Although pedometric mapping is mainly data-driven, it can also be largely based on expert knowledge—which, however, must be utilized within a pedometric computational framework to produce more accurate prediction models. For example, data assimilation techniques, such as the space-time Kalman filter, can be used to integrate pedogenetic knowledge and field observations. [4]

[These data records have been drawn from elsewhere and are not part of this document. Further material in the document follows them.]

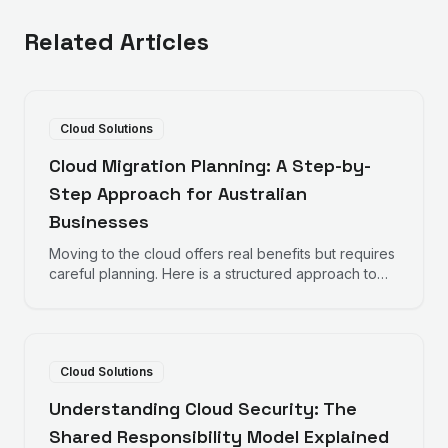
Related Articles
Cloud Solutions
Cloud Migration Planning: A Step-by-
Step Approach for Australian
Businesses
Moving to the cloud offers real benefits but requires
careful planning. Here is a structured approach to
cloud migration that minimises disruption and
maximises success.
Cloud Solutions
Understanding Cloud Security: The
Shared Responsibility Model Explained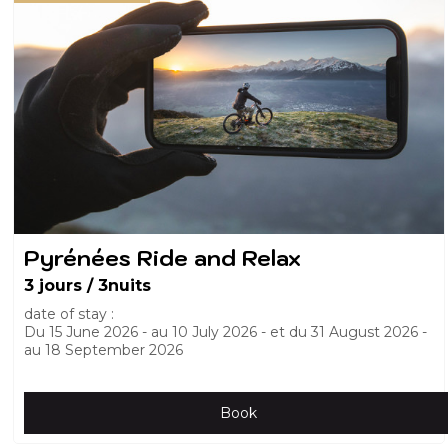
Pyrénées Ride and Relax
3 jours / 3nuits
date of stay :
Du
15 June 2026
au
10 July 2026
et du
31 August 2026
au
18 September 2026
Book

In the information theory context, pedometric mapping is used to describe the spatial complexity of soils (information content of soil variables over a geographical area), and to represent this complexity using maps, summary measures, mathematical models and simulations. [5] Simulations are a preferred way of visualizing soil patterns, as they represent their deterministic pattern (due to the landscape), geographic hot-spots, and short range variability (see image, below).[ citation needed ]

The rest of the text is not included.